PubMed 17105730

Referenced in Channelpedia wiki pages of: none

Automatically associated channels: ClvC4 , ClvC7

Title: The expression of Clcn7 and Ostm1 in osteoclasts is coregulated by microphthalmia transcription factor.

Authors: Nicholas A Meadows, Sudarshana M Sharma, Geoffrey J Faulkner, Michael C Ostrowski, David A Hume, Alan I Cassady

Journal, date & volume: J. Biol. Chem., 2007 Jan 19 , 282, 1891-904

PubMed link:

Microphthalmia transcription factor (MITF) regulates osteoclast function by controling the expression of genes, including tartrate-resistant acid phosphatase (TRAP) and cathepsin K in response to receptor activator of nuclear factor-kappaB ligand (RANKL)-induced signaling.

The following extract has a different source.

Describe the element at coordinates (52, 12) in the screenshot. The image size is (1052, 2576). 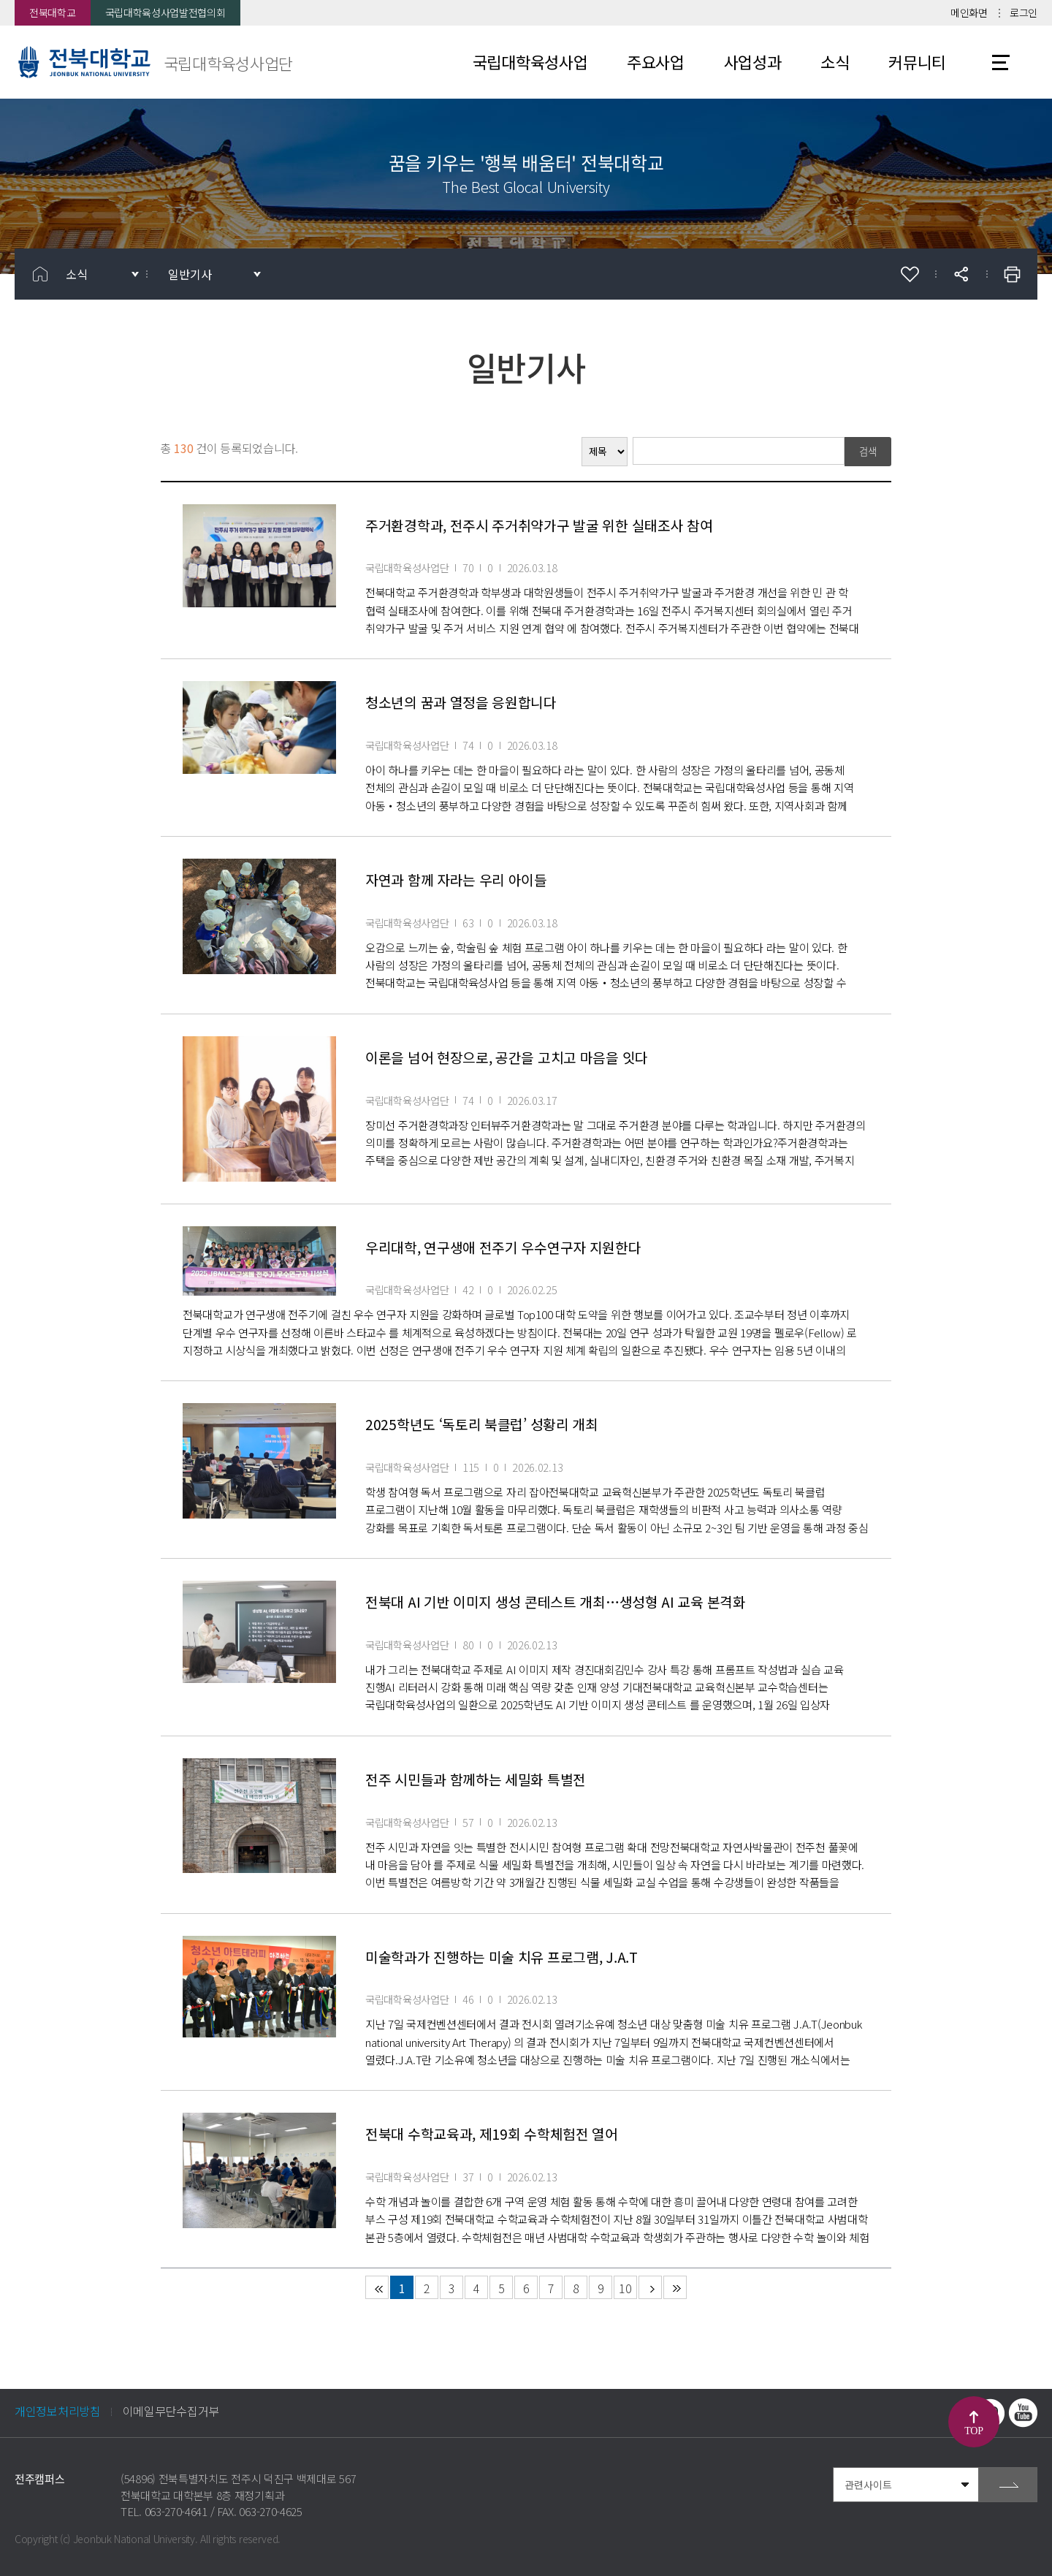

To identify novel MITF target genes, we have overexpressed MITF in the murine macrophage cell line RAW264.7 subclone 4 (RAW/C4) and examined the gene expression profile after sRANKL-stimulated osteoclastogenesis. Microarray analysis identified a set of genes superinduced by MITF overexpression, including Clcn7 (chloride channel 7) and Ostm1 (osteopetrosis-associated transmembrane protein 1). Using electrophoretic mobility shift assays, we identified two MITF-binding sites (M-boxes) in the Clcn7 promoter and a single M-box in the Ostm1 promoter. An anti-MITF antibody supershifted DNA-protein complexes for promoter sites in both genes, whereas MITF binding was abolished by mutation of these sites. The Clcn7 promoter was transactivated by coexpression of MITF in reporter gene assays. Mutation of one Clcn7 M-box prevented MITF transactivation, but mutation of the second MITF-binding site only reduced basal activity. Chromatin immunoprecipitation assays confirmed that the two Clcn7 MITF binding and responsive regions in vitro bind MITF in genomic DNA. The expression of Clcn7 is repressed in the dominant negative mutant Mitf mouse, mi/mi, indicating that the dysregulated bone resorption seen in these mice can be attributed in part to transcriptional repression of Clcn7. MITF regulation of the TRAP, cathepsin K, Clcn7, and Ostm1 genes, which are critical for osteoclast resorption, suggests that the role of MITF is more significant than previously perceived and that MITF may be a master regulator of osteoclast function and bone resorption.